### STUDY MATERIAL

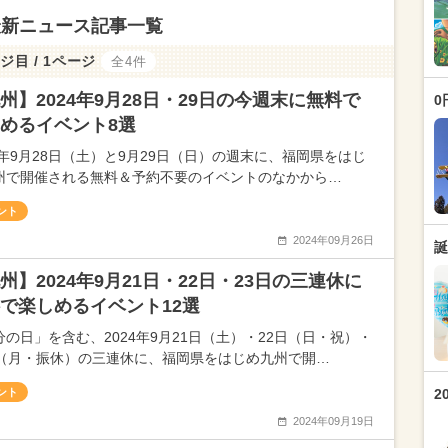
最新ニュース記事一覧
ジ目 / 1ページ
全4件
州】2024年9月28日・29日の今週末に無料で
0
めるイベント8選
24年9月28日（土）と9月29日（日）の週末に、福岡県をはじ
州で開催される無料＆予約不要のイベントのなかから…
ント
2024年09月26日
誕
州】2024年9月21日・22日・23日の三連休に
で楽しめるイベント12選
分の日」を含む、2024年9月21日（土）・22日（日・祝）・
日（月・振休）の三連休に、福岡県をはじめ九州で開…
ント
2
2024年09月19日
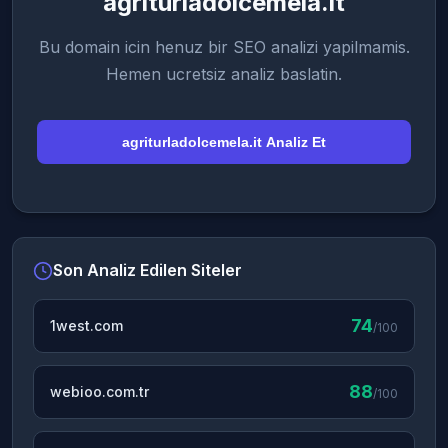
agriturladolcemela.it
Bu domain icin henuz bir SEO analizi yapilmamis.
Hemen ucretsiz analiz baslatin.
agriturladolcemela.it Analiz Et
Son Analiz Edilen Siteler
74
1west.com
/100
88
webioo.com.tr
/100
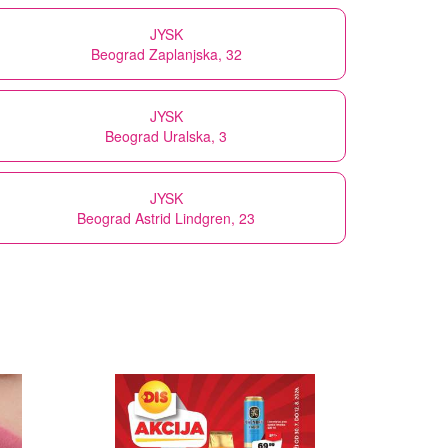
JYSK
Beograd Zaplanjska, 32
JYSK
Beograd Uralska, 3
JYSK
Beograd Astrid Lindgren, 23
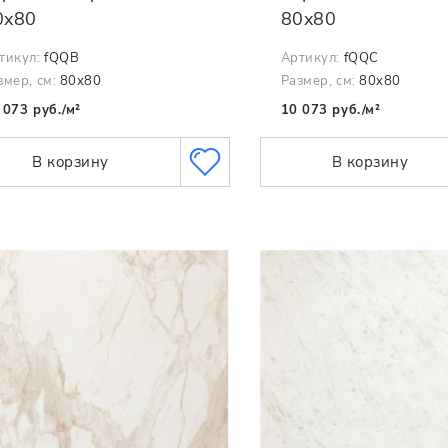
0x80
80x80
тикул:
fQQB
Артикул:
fQQC
змер, см:
80x80
Размер, см:
80x80
 073 руб./м²
10 073 руб./м²
В корзину
В корзину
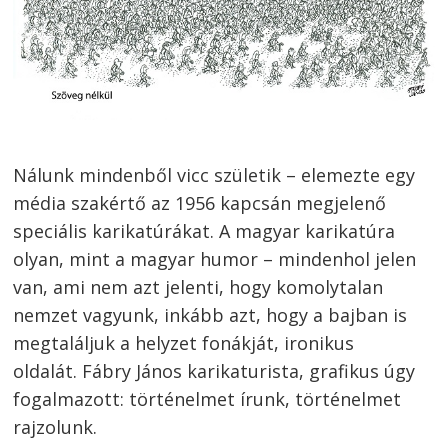
Nálunk mindenből vicc születik – elemezte egy
média szakértő az 1956 kapcsán megjelenő
speciális karikatúrákat. A magyar karikatúra
olyan, mint a magyar humor – mindenhol jelen
van, ami nem azt jelenti, hogy komolytalan
nemzet vagyunk, inkább azt, hogy a bajban is
megtaláljuk a helyzet fonákját, ironikus
oldalát. Fábry János karikaturista, grafikus úgy
fogalmazott: történelmet írunk, történelmet
rajzolunk.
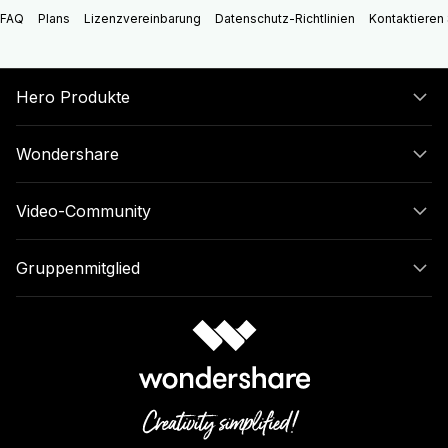
FAQ
Plans
Lizenzvereinbarung
Datenschutz-Richtlinien
Kontaktieren 
Hero Produkte
Wondershare
Video-Community
Gruppenmitglied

######

:: TASK ::
Each of the entries above must be output exactly, with none of the pictures.

:: SOLUTION FOR THIS PROBLEM ::
最新ニュース記事一覧
ジ目 / 1ページ
全4件
州】2024年9月28日・29日の今週末に無料で
0
めるイベント8選
24年9月28日（土）と9月29日（日）の週末に、福岡県をはじ
州で開催される無料＆予約不要のイベントのなかから…
ント
2024年09月26日
誕
州】2024年9月21日・22日・23日の三連休に
で楽しめるイベント12選
分の日」を含む、2024年9月21日（土）・22日（日・祝）・
日（月・振休）の三連休に、福岡県をはじめ九州で開…
ント
2
2024年09月19日
agriturladolcemela.it
Bu domain icin henuz bir SEO analizi yapilmamis.
Hemen ucretsiz analiz baslatin.
agriturladolcemela.it Analiz Et
Son Analiz Edilen Siteler
74
1west.com
/100
88
webioo.com.tr
/100
JYSK
Beograd Zaplanjska, 32
JYSK
Beograd Uralska, 3
JYSK
Beograd Astrid Lindgren, 23
0x80
80x80
тикул:
fQQB
Артикул:
fQQC
змер, см:
80x80
Размер, см:
80x80
 073 руб./м²
10 073 руб./м²
В корзину
В корзину
Nálunk mindenből vicc születik – elemezte egy
média szakértő az 1956 kapcsán megjelenő
speciális karikatúrákat. A magyar karikatúra
olyan, mint a magyar humor – mindenhol jelen
van, ami nem azt jelenti, hogy komolytalan
nemzet vagyunk, inkább azt, hogy a bajban is
megtaláljuk a helyzet fonákját, ironikus
oldalát. Fábry János karikaturista, grafikus úgy
fogalmazott: történelmet írunk, történelmet
rajzolunk.
FAQ
Plans
Lizenzvereinbarung
Datenschutz-Richtlinien
Kontaktieren 
Hero Produkte
Wondershare
Video-Community
Gruppenmitglied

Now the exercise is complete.